Oh foi quem sugeriu o cenário do restaurante, uma das muitas maneiras pelas quais ela moldou o caminho de Eva. Originalmente dirigido pela criadora Phoebe Waller-Bridge , Killing Eve trocou de mãos a cada temporada; Emerald Fennell assumiu como showrunner na segunda temporada, e Suzanne Heathcote está no comando da terceira. Como tal, Oh e Comer se tornaram os especialistas proeminentes na psique em evolução de Eve e Villanelle.

Phoebe realmente construiu a base, Oh diz de Los Angeles, mas a espinha dorsal do show é o elenco, que nunca mudou. Comer ecoa o sentimento da casa de sua família em Liverpool, acrescentando que a consistência deu a ela uma confiança que ela nem sempre sentia em outros sets: Tenho facilidade em saber que a conheço mais do que qualquer outra pessoa agora, ela diz sobre Villanelle.

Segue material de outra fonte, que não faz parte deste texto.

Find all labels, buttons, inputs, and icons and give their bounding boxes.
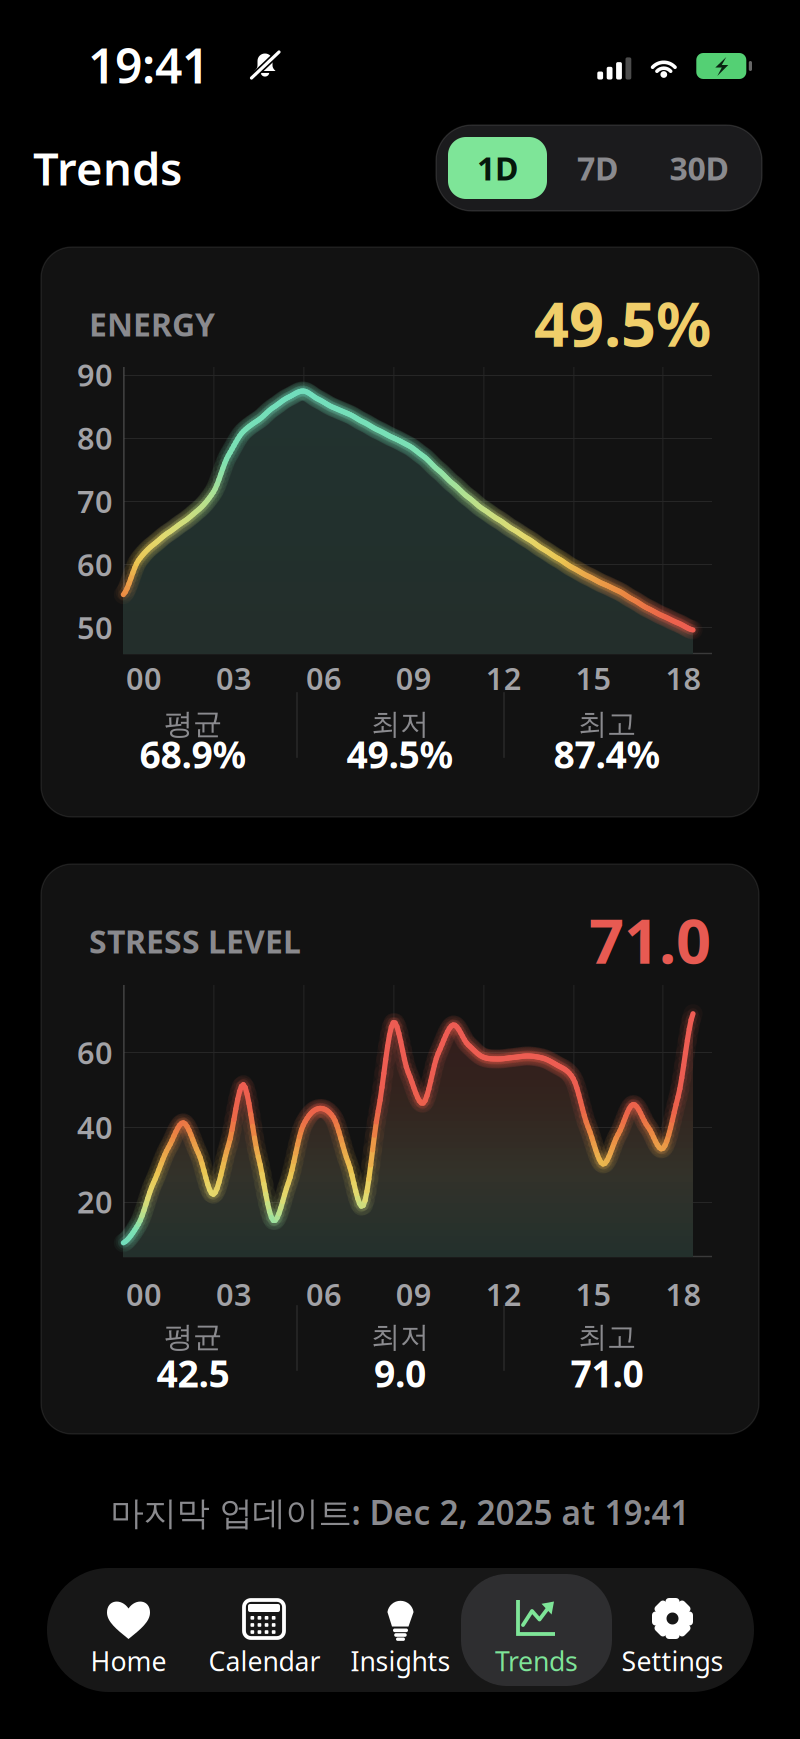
staticText: 06 <box>306 658 342 698</box>
staticText: 50 <box>77 607 113 648</box>
staticText: Trends <box>495 1643 578 1679</box>
staticText: 49.5% <box>346 729 454 779</box>
staticText: 최저 <box>371 1319 429 1355</box>
button[interactable]: Trends <box>468 1568 604 1692</box>
staticText: 20 <box>77 1181 113 1222</box>
staticText: 최저 <box>371 706 429 742</box>
staticText: 06 <box>306 1274 342 1314</box>
button[interactable]: Insights <box>332 1568 468 1692</box>
staticText: 40 <box>77 1107 113 1147</box>
staticText: 30D <box>670 147 728 189</box>
staticText: 03 <box>216 1274 252 1314</box>
staticText: STRESS LEVEL <box>89 920 301 962</box>
staticText: 1D <box>477 147 518 189</box>
staticText: 80 <box>77 417 113 458</box>
staticText: 68.9% <box>140 729 246 779</box>
staticText: ENERGY <box>89 303 215 345</box>
button[interactable]: Settings <box>604 1568 740 1692</box>
button[interactable]: Calendar <box>196 1568 332 1692</box>
staticText: 03 <box>216 658 252 698</box>
staticText: 최고 <box>578 1319 636 1355</box>
staticText: 평균 <box>164 706 222 742</box>
staticText: 71.0 <box>589 899 711 981</box>
staticText: 7D <box>577 147 618 189</box>
staticText: 60 <box>77 544 113 585</box>
staticText: 12 <box>486 658 522 698</box>
staticText: 49.5% <box>534 282 711 364</box>
staticText: 평균 <box>164 1319 222 1355</box>
staticText: 18 <box>666 658 702 698</box>
button[interactable]: 1D <box>448 137 547 199</box>
staticText: Trends <box>33 138 182 198</box>
staticText: 마지막 업데이트: Dec 2, 2025 at 19:41 <box>110 1490 690 1534</box>
staticText: Calendar <box>208 1643 320 1679</box>
staticText: 9.0 <box>374 1348 426 1398</box>
staticText: 70 <box>77 481 113 521</box>
staticText: Settings <box>622 1643 724 1679</box>
button[interactable]: Home <box>60 1568 196 1692</box>
staticText: 90 <box>77 354 113 395</box>
staticText: 60 <box>77 1032 113 1073</box>
staticText: 09 <box>396 658 432 698</box>
staticText: 42.5 <box>156 1348 230 1398</box>
staticText: 12 <box>486 1274 522 1314</box>
staticText: Insights <box>350 1643 450 1679</box>
staticText: 87.4% <box>554 729 660 779</box>
staticText: 15 <box>576 658 612 698</box>
staticText: 15 <box>576 1274 612 1314</box>
staticText: 09 <box>396 1274 432 1314</box>
button[interactable]: 7D <box>547 137 648 199</box>
staticText: 18 <box>666 1274 702 1314</box>
button[interactable]: 30D <box>648 137 750 199</box>
staticText: 71.0 <box>570 1348 644 1398</box>
staticText: 00 <box>126 658 162 698</box>
staticText: 00 <box>126 1274 162 1314</box>
staticText: 19:41 <box>88 33 209 97</box>
staticText: 최고 <box>578 706 636 742</box>
staticText: Home <box>90 1643 166 1679</box>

Villanelle começa em circunstâncias igualmente surpreendentes, dado suas tendências psicopáticas - ela vai se casar com uma mulher que conheceu na Espanha. Quando um manipulador da operação dos assassinos invade o casamento, Villanelle ataca sua garganta. Ela é inesperadamente lançada em seu passado durante o que Comer aponta como um claro esforço para ganhar o controle de sua vida e seguir em frente.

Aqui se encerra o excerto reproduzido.